Having a well cited page with a diverse set of resources unsurprisingly raises trust with readers. The purpose of this signal is to give reusers the opportunity to surface the number of citations to build confidence in the content. The listening tour conducted by the design team earlier in 5.3 confirmed this as one of the most persuasive signals for readers to build trust in Wikimedia content.
Conditions of acceptance
- Create a technical design document that proposes at least one approach for tallying references within an article.
- Verify the design approach with MWI, MWP, and Amir S.
- Implement the recommended method for counting the number of references per page.
- The reference count should reflect the number of unique sources on the page; if the same source is used for multiple references, count it only once.
- Reference count is not returned on media files; it is only used for articles.
- Add a new field to the "trust_and_relevance" object returned by the signals endpoint to return this value: "reference_count": "string"

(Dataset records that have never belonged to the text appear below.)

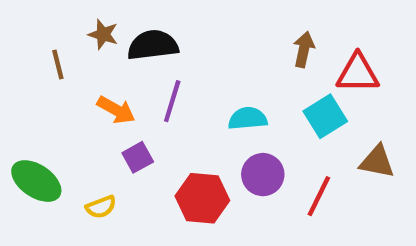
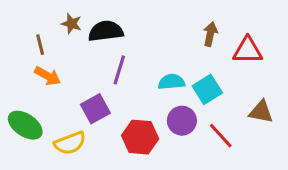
orange arrow: (116, 110) -> (48, 76), moved
cyan square: (325, 116) -> (207, 89), moved
purple square: (138, 157) -> (95, 109), size x1.4
red line: (319, 196) -> (221, 136), turned -68
yellow semicircle: (101, 207) -> (70, 143), size x1.5

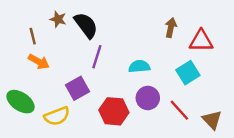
black semicircle: (106, 31) -> (86, 25), turned 60
cyan square: (207, 89) -> (188, 73), moved
brown triangle: (261, 112) -> (212, 120), moved, turned 35

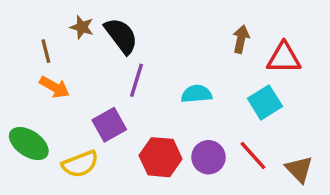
purple circle: (148, 98) -> (208, 157), moved

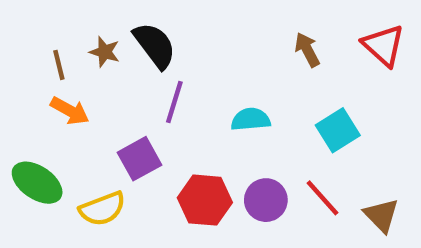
brown star: (82, 27) -> (105, 52), moved
brown arrow: (241, 39) -> (307, 50), turned -40
red triangle: (284, 58) -> (384, 45), moved, turned 42

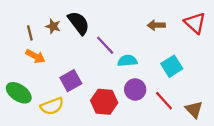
brown arrow: (307, 50) -> (156, 25), turned -63
purple line: (174, 102) -> (105, 45), moved, turned -60
purple circle: (266, 200) -> (135, 90), moved

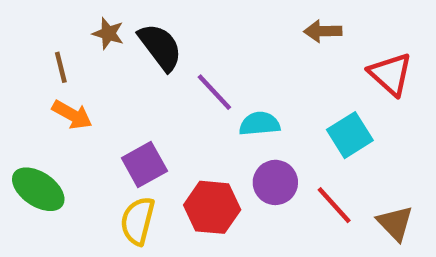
red triangle: (195, 23) -> (391, 74), moved
brown arrow: (156, 25) -> (323, 31), moved
brown star: (53, 26) -> (108, 33), moved
yellow semicircle: (52, 106) -> (138, 221), moved, turned 125

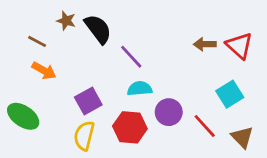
brown arrow: (323, 31) -> (205, 44), moved
brown line: (61, 67) -> (37, 41), turned -48
cyan semicircle: (260, 124) -> (140, 89), moved
cyan square: (350, 135) -> (230, 94), moved

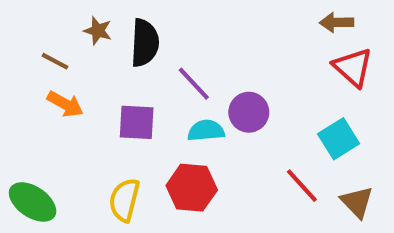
black semicircle: (98, 29) -> (145, 43), turned 40
brown arrow: (205, 44) -> (337, 22), moved
purple square: (88, 101) -> (137, 122), moved, turned 32
purple circle: (169, 112) -> (249, 112), moved
green ellipse: (23, 116) -> (33, 202), moved

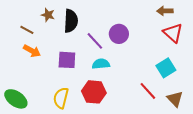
purple circle: (249, 112) -> (119, 34), moved

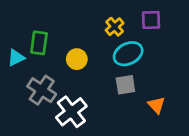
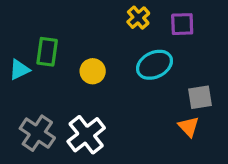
yellow cross: (115, 27) -> (138, 18), moved
gray square: (125, 85) -> (200, 97), moved
gray cross: (42, 90) -> (37, 133), moved

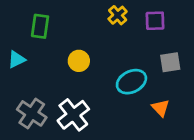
green rectangle: (47, 52) -> (40, 26), moved
cyan ellipse: (154, 65) -> (131, 82), moved
gray square: (200, 97) -> (170, 62), moved

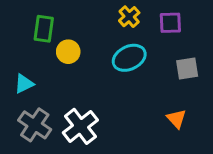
cyan triangle: (17, 59) -> (24, 84), moved
yellow circle: (79, 61) -> (68, 52), moved
cyan ellipse: (131, 82) -> (129, 58), moved

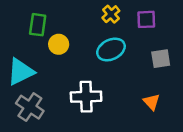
cyan triangle: (24, 84) -> (21, 72), size x1.6
white cross: (80, 126) -> (86, 97), moved, turned 36

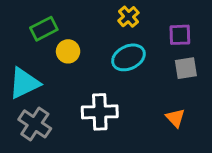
purple square: (146, 19) -> (180, 35), moved
green rectangle: (38, 25) -> (44, 29), turned 55

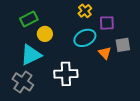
purple square: (180, 35) -> (107, 23), moved
cyan triangle: (24, 83) -> (31, 55), moved
orange triangle: (175, 118) -> (105, 53), moved

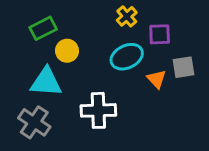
cyan triangle: (31, 55) -> (46, 82), turned 30

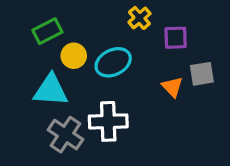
cyan ellipse: (127, 57) -> (113, 62), moved
gray cross: (34, 122) -> (66, 135), moved

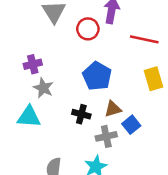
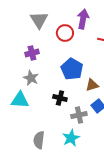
purple cross: (33, 64) -> (32, 53), moved
brown triangle: (113, 109) -> (92, 85), moved

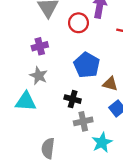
brown triangle: (92, 85) -> (110, 84), turned 32
gray cross: (79, 115) -> (83, 121), moved
cyan star: (71, 138) -> (102, 142), moved

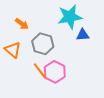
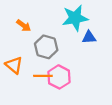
orange triangle: (13, 50) -> (14, 65), moved
orange line: (40, 71) -> (43, 76), turned -54

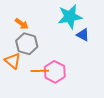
blue triangle: (89, 37) -> (83, 35), turned 32
gray hexagon: (46, 47) -> (27, 44), moved

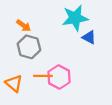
orange triangle: (13, 61) -> (14, 83), moved

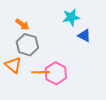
cyan star: (75, 18) -> (71, 17), size x0.7
orange triangle: (14, 83) -> (13, 65), moved

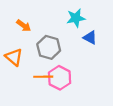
gray hexagon: (27, 45) -> (49, 47), moved
orange triangle: (13, 65) -> (14, 57), moved

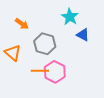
cyan star: (76, 18) -> (70, 17), turned -30

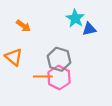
blue triangle: (83, 35) -> (89, 29), moved, turned -40
gray hexagon: (45, 44) -> (59, 59), moved

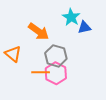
orange arrow: (23, 26) -> (39, 31), moved, size x1.5

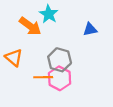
cyan star: (71, 17) -> (49, 14), moved
orange arrow: (39, 31) -> (30, 26), moved

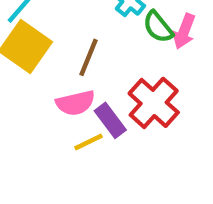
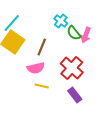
purple rectangle: (110, 120) -> (75, 95), moved
yellow line: (88, 142) -> (42, 86), turned 40

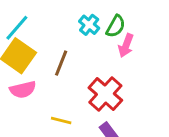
green semicircle: (74, 33) -> (116, 26), moved, turned -112
pink semicircle: (36, 68) -> (23, 90), moved

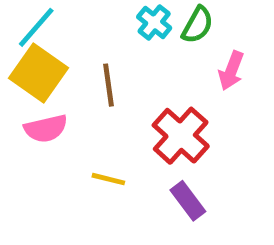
pink arrow: (126, 45) -> (231, 71), moved
brown line: (61, 63) -> (108, 85), turned -30

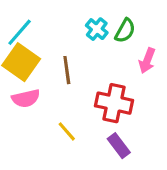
red cross: (181, 136) -> (114, 103), turned -30
yellow line: (108, 179) -> (67, 131), turned 35

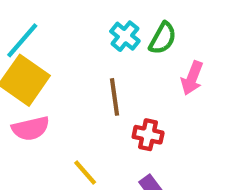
brown line: (67, 70) -> (114, 97), moved
red cross: (114, 103) -> (148, 135), size x0.6

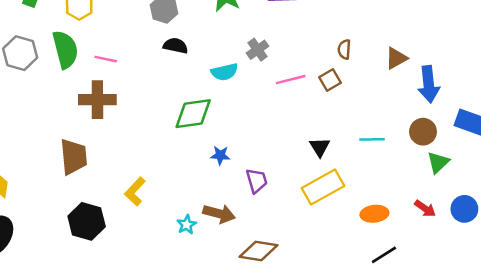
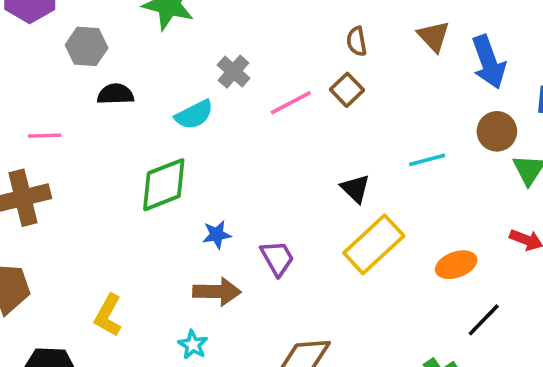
brown triangle: (396, 58) -> (434, 36), turned -30
pink line: (106, 59) -> (45, 136), moved
brown arrow: (219, 214) -> (217, 292), moved

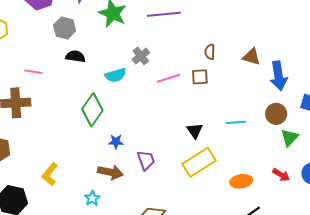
brown triangle: (434, 36) -> (252, 57), turned -42
brown square: (347, 90) -> (200, 77), turned 30
green diamond: (164, 185) -> (92, 110), turned -44

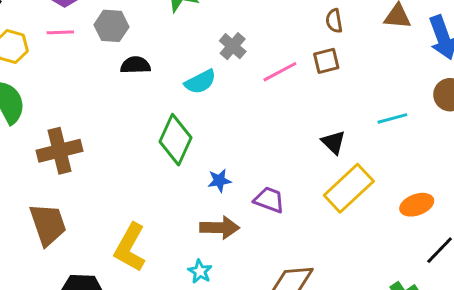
pink line: (33, 72) -> (60, 32), moved
purple trapezoid: (146, 160) -> (269, 200), turned -40
yellow L-shape: (50, 174) -> (130, 247), size x1.4

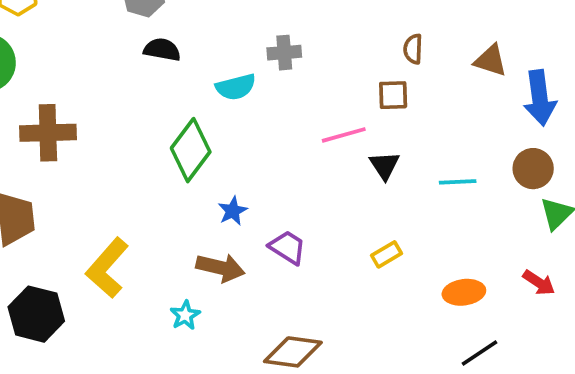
gray cross: (233, 46) -> (284, 53), turned 32
pink line: (280, 72) -> (344, 135), moved
black triangle: (333, 142) -> (385, 165), moved
blue star: (219, 181) -> (233, 211), turned -30
yellow rectangle: (349, 188) -> (386, 254), size x0.5

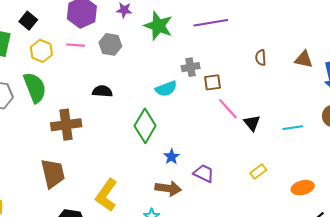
black semicircle: (162, 50) -> (102, 91), moved
brown square: (393, 95) -> (213, 82), moved
pink line: (344, 135) -> (228, 109), turned 70

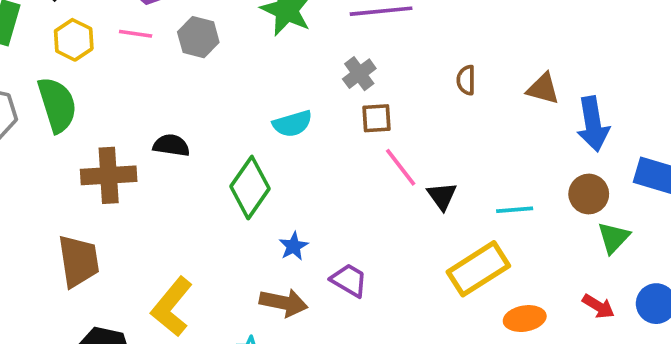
gray cross: (191, 67) -> (359, 74), moved, turned -30
black semicircle: (102, 91) -> (171, 145), moved
yellow rectangle: (258, 171) -> (478, 269), moved, size x2.0

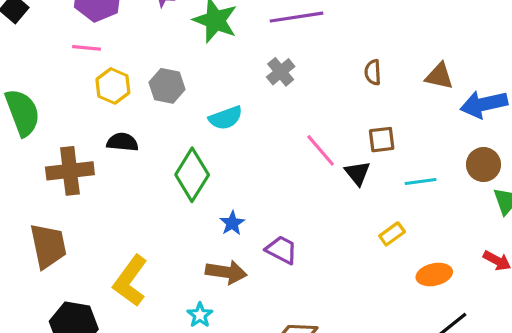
gray hexagon: (198, 37) -> (167, 86), moved
yellow hexagon: (74, 40) -> (113, 86), moved
brown square: (377, 118) -> (382, 140), moved
blue arrow: (593, 124) -> (484, 104), turned 90
yellow rectangle: (478, 269) -> (392, 234), size x0.5

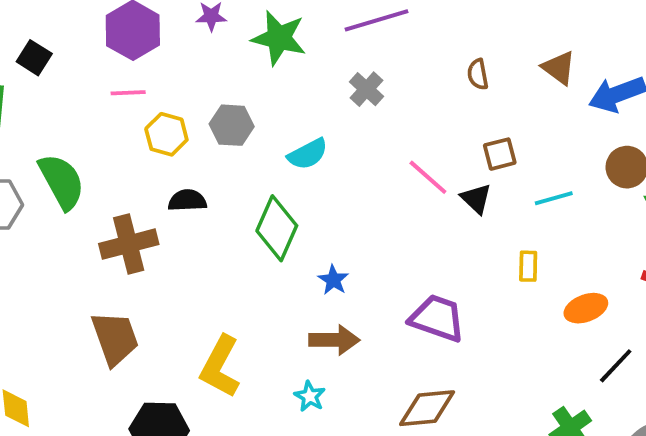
brown triangle: (439, 76) -> (559, 68), turned 32
yellow rectangle: (392, 234) -> (528, 266), turned -45
purple trapezoid: (282, 250) -> (437, 318), moved, size x1.4

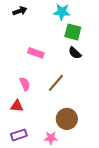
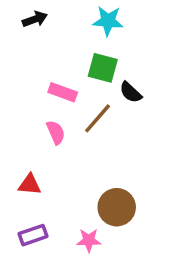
green square: (73, 32) -> (103, 68), moved
brown line: (56, 83) -> (98, 118), moved
pink semicircle: (25, 84) -> (56, 132), moved

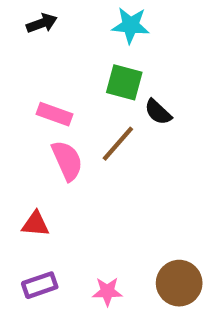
pink rectangle: (63, 92) -> (54, 114), moved
pink semicircle: (56, 132) -> (67, 161), size x1.4
brown circle: (117, 207) -> (179, 283), moved

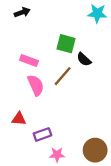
cyan star: (131, 25) -> (97, 13), moved
purple rectangle: (40, 285) -> (42, 134), moved

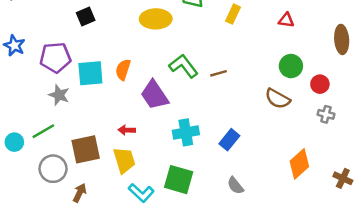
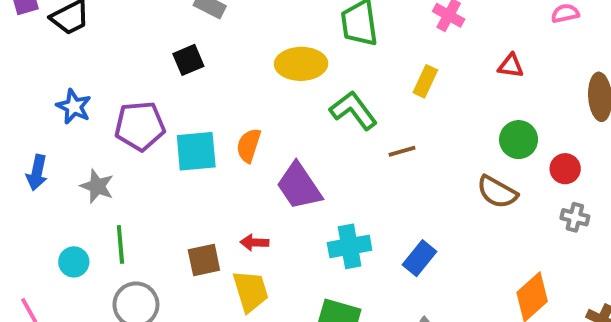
yellow rectangle: (233, 14) -> (425, 81), moved
green L-shape: (183, 66) -> (353, 110), moved
gray star: (59, 95) -> (97, 186), moved
green line: (43, 131) -> (120, 244), turned -65
brown square: (86, 149) -> (204, 260), moved, size x0.7

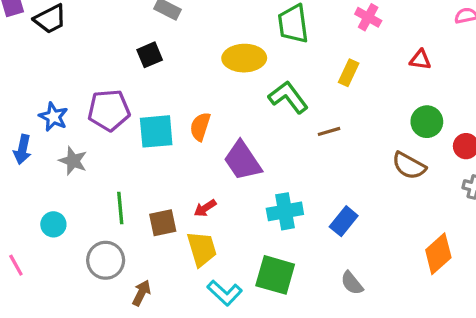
blue star: (74, 107) -> (53, 117), moved
red arrow: (254, 243) -> (205, 208), turned -35
green line: (120, 244) -> (120, 208), moved

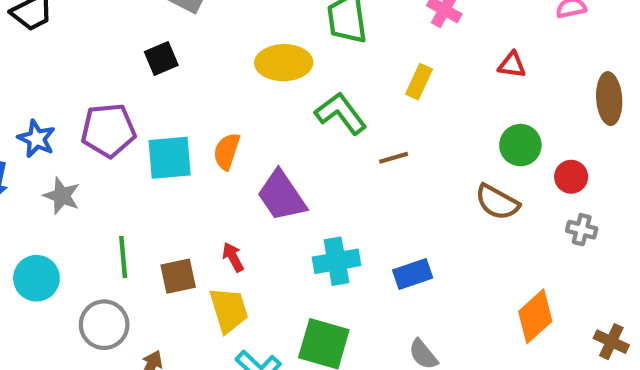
red arrow: (205, 208) -> (233, 257), turned 95
blue rectangle: (344, 221) -> (413, 274), turned 32
cyan circle: (53, 224) -> (36, 278), size x1.4

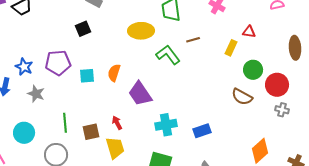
yellow rectangle: (419, 82) -> (231, 48), moved
cyan square: (170, 158) -> (87, 76), size x0.7
brown line: (394, 158) -> (193, 40), moved
red circle: (571, 177) -> (277, 85), size x1.5

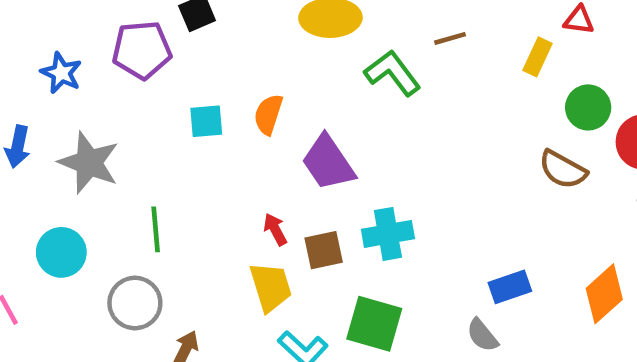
purple pentagon: (58, 63) -> (142, 50), moved
blue star: (24, 67) -> (61, 73), moved
gray star: (36, 94) -> (89, 163), size x1.5
blue rectangle: (202, 131) -> (510, 287), moved
brown square: (91, 132) -> (324, 250), moved

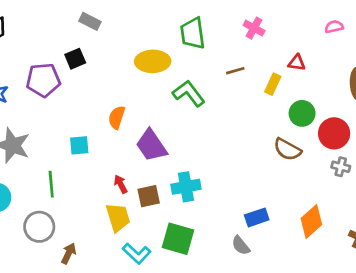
brown line: (450, 38) -> (235, 71), moved
cyan square: (206, 121) -> (79, 145), moved

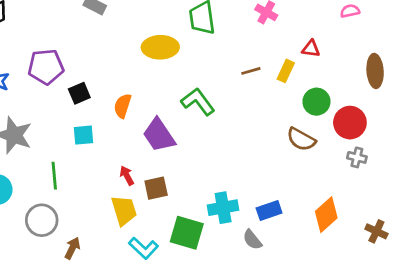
black square: (75, 59) -> (79, 93), moved
brown line: (235, 71) -> (251, 71), moved
green L-shape: (189, 93) -> (198, 102), moved
cyan cross: (186, 187) -> (223, 208), moved

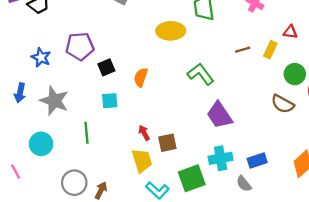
purple trapezoid: (159, 135) -> (219, 115), moved
gray circle: (42, 220) -> (74, 183), moved
green square: (187, 233) -> (192, 178), turned -36

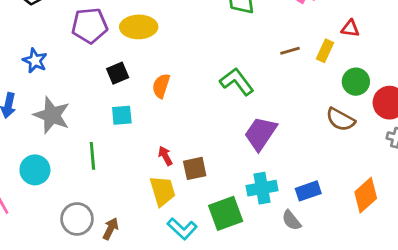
yellow ellipse: (171, 31) -> (139, 27), moved
purple pentagon: (80, 46) -> (90, 26), moved
purple trapezoid: (219, 115) -> (261, 133), turned 68

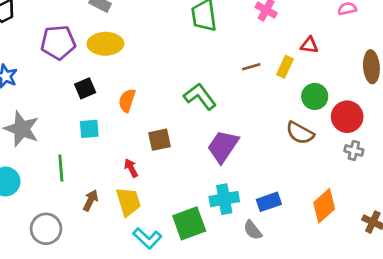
brown square: (195, 168) -> (159, 140), moved
brown arrow: (111, 229) -> (91, 200), moved

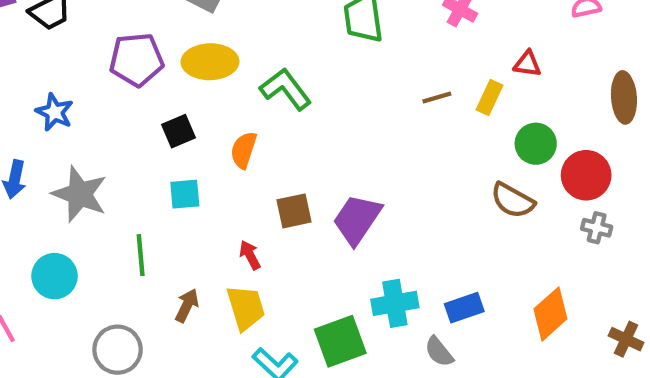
green L-shape: (200, 96) -> (286, 89), moved
purple trapezoid: (223, 146) -> (357, 219), moved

- [Stretch] Audit existing English Wikipedia pages for the distribution of references. Knowing the average, max, and distribution of the number of references will help design determine appropriate thresholds for returning opaque strings instead of explicit values.
Implementation details
For now, return the value as the actual reference count, as a string. We should implement it as a string because we may update the logic to conditionally return alternative messages at certain count thresholds (for example, returning "more than 5" or "5+" if there are 5 or more, but fewer than 10 references.
Notes
- We are waiting for the design to confirm this approach and specific thresholds that we would like to see.
- DPE would like to be involved in the design of this work. Because reference count may be expensive to calculate on the fly, it might make more sense to set up a derived data pipeline in partnership with DPE.
Open questions:
If reference count is hard to get, do we need to keep that as trust_and_relevance property? Maybe this could be a another signal.